Pursuant to the provisions contained in the Companies Act 2013 and clause 49 of the listing agreement the Board has carried out annual performance evaluation of its own performance, The chairman of the Board ,the individual directors as well as the evaluation of the working of the Audit, Nomination and Remuneration committee and other committees. The evaluation was based on the attendance, contribution, independence of judgment and preparedness for the meetings

Number of Meetings of the Board of Directors

During the financial year 2014-15 the Board of Directors of the Company met 10 times on 24.05.2014, 11.08.2014, 20.08.2014, 09.09.2014, 25.10.2014, 10.01.2014, 14.11.2014, 07.02.2015, 10.03.2015 and 24.03.2015. A separate meeting of the Independent Directors of the Company was also held on 20.08.2014 to discuss items enumerated under Schedule IV to the Companies Act 2013 and clause 49 of the listing agreement

Directors' Responsibility Statement

Pursuant to section 134 (3) (c) of the Companies Act, 2013 the Directors to the best of their knowledge hereby state and confirm that

a) in the preparation of the annual accounts, the applicable accounting standards had been followed along with proper explanation relating to material departures

b) the Directors had selected such accounting policies and applied them consistently and made judgments and estimates that are reasonable and prudent so as to give a true and fair view of the state of affairs of the Company at the end of the financial year and of the profit of the Company for that period

c) the Directors had taken proper and sufficient care for the maintenance of adequate accounting records in accordance with the provisions of the Act for safeguarding the assets of the Company and for preventing and detecting fraud and other irregularities

d) the Directors had prepared the annual accounts on a going concern basis and

e) the internal financial controls to be followed by the Company were laid down and such financial controls were adequate and were operating effectively

f) the Directors had devised proper systems to ensure compliance with the provisions of all applicable laws and that such systems were adequate and were operating effectively

Internal Financial Controls

The Company has laid down policies and procedures to be adopted for ensuring the orderly and efficient conduct of its business, including adherence to company's policies, the safeguarding of its assets, the prevention and detection of frauds and errors, the accuracy and completeness of the accounting records, and the timely preparation of reliable financial information. An independent audit committee of the Board reviews the adequacy of internal controls

Particulars of Loans, Guarantees and Investments.

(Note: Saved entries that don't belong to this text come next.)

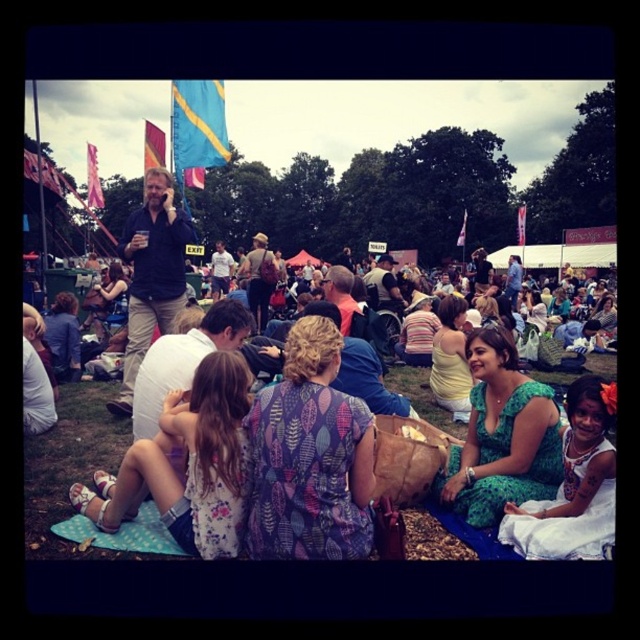 You are standing at the edge of the gathering and want to reach the dark blue shirt at center without stepping on the printed fabric blanket at center. Is this possible?

The printed fabric blanket at center is in front of the dark blue shirt at center, so you would have to step over or around the blanket to reach the shirt without stepping on it.

You are a photographer standing in the middle of the gathering and want to take a photo of the blue fabric flag at upper center and the matte brown backpack at center. Which object will appear closer to you in the photo?

The blue fabric flag at upper center will appear closer in the photo because it is further to the viewer than the matte brown backpack at center, meaning it is nearer to your position as the photographer.

You are at the gathering and want to place a small picnic basket on the printed fabric blanket at center without it falling off. Considering the dark blue shirt at center is nearby, which object should you place the basket closer to for stability?

The printed fabric blanket at center has a lesser height compared to dark blue shirt at center, so placing the basket closer to the dark blue shirt at center would provide a more stable base as it is taller and less likely to tip over. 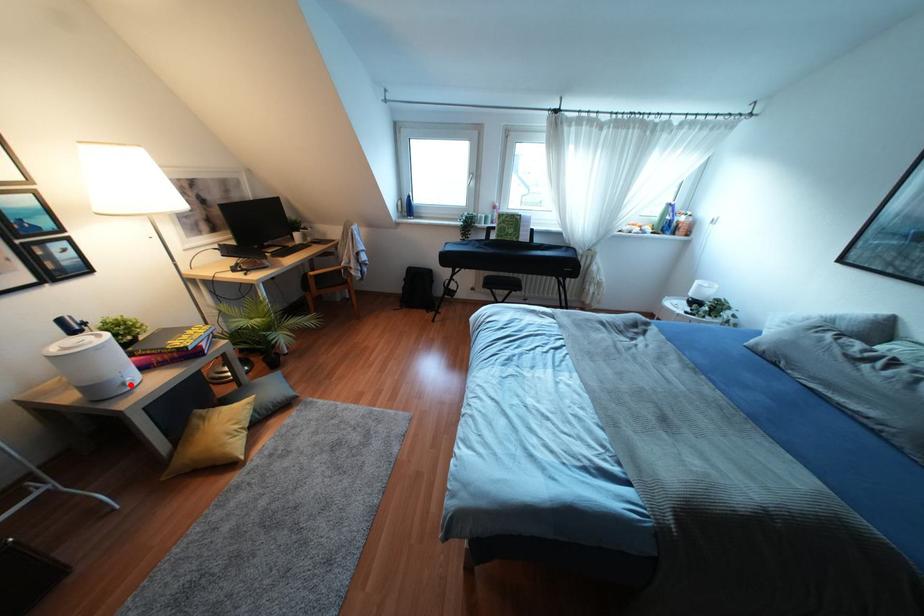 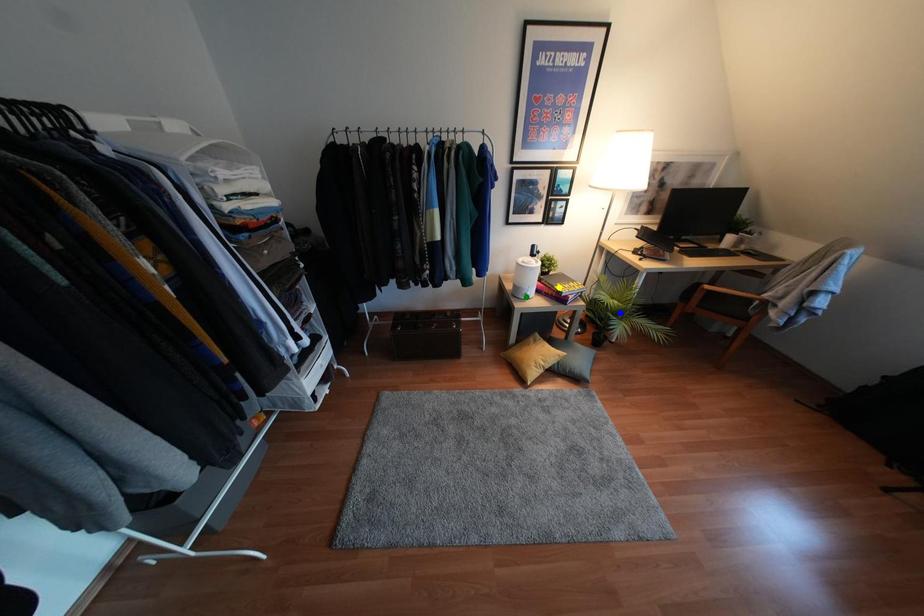 Question: I am providing you with two images of the same scene from different viewpoints. A red point is marked on the first image. You are given multiple points on the second image. Which point in image 2 is actually the same real-world point as the red point in image 1?

Choices:
 (A) yellow point
 (B) blue point
 (C) green point

Answer: (C) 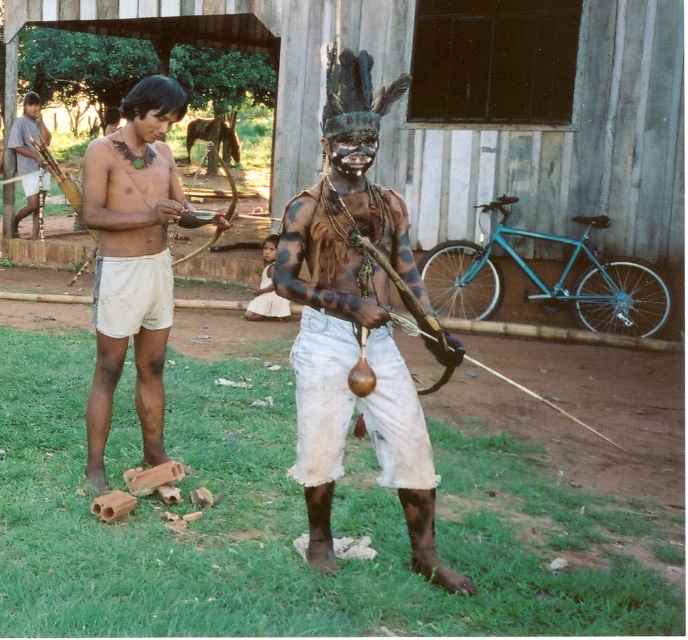 Question: Which point is farther from the camera taking this photo?

Choices:
 (A) click(424, 568)
 (B) click(268, 268)
 (C) click(28, 97)

Answer: (C)

Question: Can you confirm if matte brown wooden stick at left is positioned above white cotton skirt at center?

Choices:
 (A) yes
 (B) no

Answer: (A)

Question: Does matte black bow at center come in front of matte white shorts at center?

Choices:
 (A) no
 (B) yes

Answer: (B)

Question: Is matte white shorts at center smaller than white cotton skirt at center?

Choices:
 (A) no
 (B) yes

Answer: (A)

Question: Which object appears farthest from the camera in this image?

Choices:
 (A) matte white shorts at center
 (B) matte brown wooden stick at left

Answer: (B)

Question: Among these objects, which one is nearest to the camera?

Choices:
 (A) matte white shorts at center
 (B) matte brown wooden stick at left

Answer: (A)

The details of Loans, Guarantees and Investments covered under the provisions of Section 186 of the Companies Act, 2013 forms part of the financial statements

Audit Committee of Board:

The Audit Committee of the company comprises four (4) Directors including three (3) independent Directors and One (1) Managing Director and the Chairman of the Audit Committee was present at the Board Meeting where Annual accounts have been approved.

Corporate Social Responsibility (CSR)

The Company having regard to the net profit/turnover/ net worth is not covered under the provisions of Section 135 of the Companies Act 2013 to constitute a committee and spend the amount towards CSR activities

Related Party Transactions

All the related party transactions by the Company during the year 2014-15 were on an arms length basis and were in the ordinary course of business and as such the provisions of section 188 are not attracted. There are no materially significant Related Party Transactions with Promoters, Directors, Key Managerial Persons or other designated persons during the year.

Vigil Mechanism

The Company in compliance with the provisions of Section 177(9) of the Companies Act, 2013 and clause 49 of the listing agreement framed a whistle Blower Policy/Vigil Mechanism for reporting illegal or unethical behavior. The employees are free to report violations of applicable laws and regulations and the Code of Conduct. The Audit Committee reviews reports received from the employees who may also report to the Chairman of the Audit Committee. During the year under review, no employee was denied access to the Audit Committee. The Directors and senior management staff are to maintain confidentiality of the reporting and ensure that the whistle blowers are not subjected to any kind of discrimination. The whistle blower policy is also posted on the Company's website.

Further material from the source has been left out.